Nascida em 1894, Mãe Menininha assumiu o comando do Terreiro do Gantois, em Salvador, aos 28 anos, em 1922. Terceira ialorixá da história da casa, permaneceu à frente do terreiro durante 64 anos. Ela era bisneta de Maria Júlia da Conceição Nazareth, fundadora do Gantois, criado em 1849.
Sua trajetória foi marcada pela defesa do candomblé em um período de forte perseguição às religiões de matriz africana. Mãe Menininha atravessou décadas em que terreiros eram alvo de ações policiais e desempenhou papel importante no processo de maior reconhecimento e aceitação pública do candomblé no país.
A influência da ialorixá também alcançou a política, a música, a literatura e o esporte.
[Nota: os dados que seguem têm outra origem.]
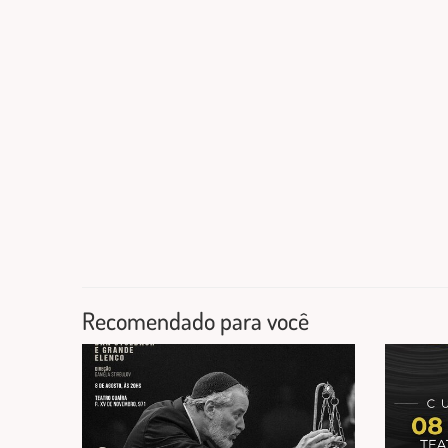
Recomendado para você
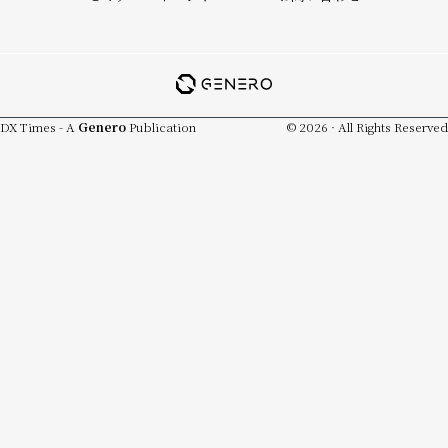
DX Times - A
Genero
Publication
© 2026 · All Rights Reserved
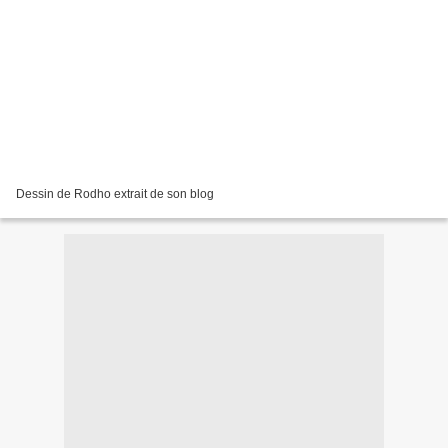
Dessin de Rodho extrait de son blog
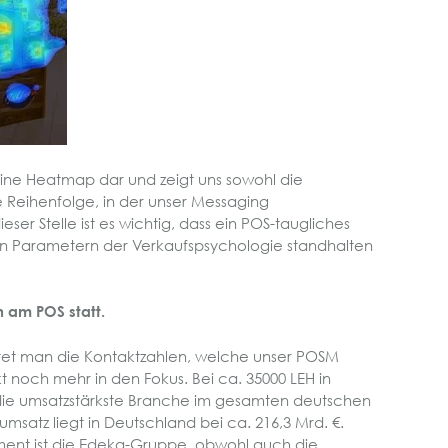
s eine Heatmap dar und zeigt uns sowohl die
Reihenfolge, in der unser Messaging
er Stelle ist es wichtig, dass ein POS-taugliches
n Parametern der Verkaufspsychologie standhalten
 am POS statt.
tet man die Kontaktzahlen, welche unser POSM
kt noch mehr in den Fokus. Bei ca. 35000 LEH in
 die umsatzstärkste Branche im gesamten deutschen
umsatz liegt in Deutschland bei ca. 216,3 Mrd. €.
ment ist die Edeka-Gruppe, obwohl auch die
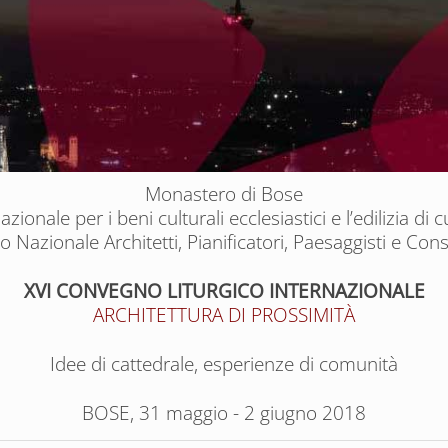
Monastero di Bose
azionale per i beni culturali ecclesiastici e l’edilizia di c
o Nazionale Architetti, Pianificatori, Paesaggisti e Con
XVI CONVEGNO LITURGICO INTERNAZIONALE
ARCHITETTURA DI PROSSIMITÀ
Idee di cattedrale, esperienze di comunità
BOSE, 31 maggio - 2 giugno 2018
Ao longo dos anos, o Gantois recebeu nomes como Gilberto Gil, Pelé, Jorge Amado, Dorival Caymmi, Caetano Veloso, Gal Costa e Maria Bethânia, além de diferentes autoridades políticas. Muitos recorriam a Mãe Menininha em busca de conselhos e proteção.
Sua presença na cultura brasileira também inspirou homenagens. Em 1972, Dorival Caymmi lançou “Oração de Mãe Menininha”, posteriormente gravada por artistas como Maria Bethânia e Gal Costa. Jorge Amado também registrou a importância da ialorixá em sua obra Bahia de Todos-os-Santos.
Mãe Menininha teve duas filhas, Cleusa e Carmem. Após sua morte, Mãe Cleusa assumiu o comando do Gantois, dando continuidade à tradição familiar da casa.